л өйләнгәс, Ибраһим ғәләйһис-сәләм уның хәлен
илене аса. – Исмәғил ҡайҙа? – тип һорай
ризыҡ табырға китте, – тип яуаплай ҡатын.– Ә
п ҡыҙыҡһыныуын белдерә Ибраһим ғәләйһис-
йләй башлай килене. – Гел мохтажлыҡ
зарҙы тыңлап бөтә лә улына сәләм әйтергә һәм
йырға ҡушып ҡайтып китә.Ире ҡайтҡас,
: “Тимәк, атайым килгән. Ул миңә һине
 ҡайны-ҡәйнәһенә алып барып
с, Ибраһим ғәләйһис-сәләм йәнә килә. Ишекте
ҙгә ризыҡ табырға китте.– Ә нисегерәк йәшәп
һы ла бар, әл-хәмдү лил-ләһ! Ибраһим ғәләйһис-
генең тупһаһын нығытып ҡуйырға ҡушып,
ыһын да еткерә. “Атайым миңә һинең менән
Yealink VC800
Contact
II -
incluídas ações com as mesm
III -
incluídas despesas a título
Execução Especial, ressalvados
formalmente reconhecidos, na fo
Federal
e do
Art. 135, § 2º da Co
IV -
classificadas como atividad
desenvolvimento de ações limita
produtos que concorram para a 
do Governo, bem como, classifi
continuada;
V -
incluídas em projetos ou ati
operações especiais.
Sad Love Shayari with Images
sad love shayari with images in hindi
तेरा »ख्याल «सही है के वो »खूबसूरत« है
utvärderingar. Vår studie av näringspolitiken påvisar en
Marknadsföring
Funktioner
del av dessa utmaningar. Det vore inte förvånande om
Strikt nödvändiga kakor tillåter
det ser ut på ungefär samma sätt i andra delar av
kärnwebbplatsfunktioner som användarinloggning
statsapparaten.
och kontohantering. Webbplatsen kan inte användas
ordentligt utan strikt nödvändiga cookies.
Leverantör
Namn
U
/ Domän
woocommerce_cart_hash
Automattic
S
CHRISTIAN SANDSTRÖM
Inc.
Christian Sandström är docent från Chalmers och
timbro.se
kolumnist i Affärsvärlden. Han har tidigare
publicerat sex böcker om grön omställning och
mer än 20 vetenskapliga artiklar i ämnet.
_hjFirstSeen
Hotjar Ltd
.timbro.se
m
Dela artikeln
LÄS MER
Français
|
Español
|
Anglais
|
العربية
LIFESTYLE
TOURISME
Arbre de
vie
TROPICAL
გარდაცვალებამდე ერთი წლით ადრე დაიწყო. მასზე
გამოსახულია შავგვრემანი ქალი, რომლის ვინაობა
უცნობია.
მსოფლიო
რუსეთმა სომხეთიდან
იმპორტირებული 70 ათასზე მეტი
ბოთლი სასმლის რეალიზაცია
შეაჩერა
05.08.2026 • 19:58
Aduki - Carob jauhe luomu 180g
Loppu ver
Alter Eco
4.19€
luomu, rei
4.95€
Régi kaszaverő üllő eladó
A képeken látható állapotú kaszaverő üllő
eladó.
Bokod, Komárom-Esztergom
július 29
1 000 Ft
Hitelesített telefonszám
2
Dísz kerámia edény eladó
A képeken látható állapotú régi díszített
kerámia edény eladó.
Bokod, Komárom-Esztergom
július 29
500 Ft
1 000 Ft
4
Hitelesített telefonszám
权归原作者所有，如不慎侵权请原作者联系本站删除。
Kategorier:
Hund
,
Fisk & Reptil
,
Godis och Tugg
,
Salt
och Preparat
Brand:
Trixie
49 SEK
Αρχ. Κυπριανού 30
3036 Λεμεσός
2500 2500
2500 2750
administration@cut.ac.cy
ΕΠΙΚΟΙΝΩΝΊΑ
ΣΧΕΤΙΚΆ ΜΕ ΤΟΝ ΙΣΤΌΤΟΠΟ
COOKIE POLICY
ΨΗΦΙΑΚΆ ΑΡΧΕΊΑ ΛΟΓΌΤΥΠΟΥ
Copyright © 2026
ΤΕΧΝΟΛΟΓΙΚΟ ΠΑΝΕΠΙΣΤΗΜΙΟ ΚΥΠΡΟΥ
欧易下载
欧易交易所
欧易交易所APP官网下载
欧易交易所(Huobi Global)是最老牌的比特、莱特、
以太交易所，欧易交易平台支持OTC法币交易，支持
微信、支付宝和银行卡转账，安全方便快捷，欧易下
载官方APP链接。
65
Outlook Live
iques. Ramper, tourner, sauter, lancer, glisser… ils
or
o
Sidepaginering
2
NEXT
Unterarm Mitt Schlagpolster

### [Task objective]
Begin at the first line of the material above. Transcribe each line exactly, ending with the line that contains "sad love shayari with images in hindi".

### [Written solution]
л өйләнгәс, Ибраһим ғәләйһис-сәләм уның хәлен
илене аса. – Исмәғил ҡайҙа? – тип һорай
ризыҡ табырға китте, – тип яуаплай ҡатын.– Ә
п ҡыҙыҡһыныуын белдерә Ибраһим ғәләйһис-
йләй башлай килене. – Гел мохтажлыҡ
зарҙы тыңлап бөтә лә улына сәләм әйтергә һәм
йырға ҡушып ҡайтып китә.Ире ҡайтҡас,
: “Тимәк, атайым килгән. Ул миңә һине
 ҡайны-ҡәйнәһенә алып барып
с, Ибраһим ғәләйһис-сәләм йәнә килә. Ишекте
ҙгә ризыҡ табырға китте.– Ә нисегерәк йәшәп
һы ла бар, әл-хәмдү лил-ләһ! Ибраһим ғәләйһис-
генең тупһаһын нығытып ҡуйырға ҡушып,
ыһын да еткерә. “Атайым миңә һинең менән
Yealink VC800
Contact
II -
incluídas ações com as mesm
III -
incluídas despesas a título
Execução Especial, ressalvados
formalmente reconhecidos, na fo
Federal
e do
Art. 135, § 2º da Co
IV -
classificadas como atividad
desenvolvimento de ações limita
produtos que concorram para a 
do Governo, bem como, classifi
continuada;
V -
incluídas em projetos ou ati
operações especiais.
Sad Love Shayari with Images
sad love shayari with images in hindi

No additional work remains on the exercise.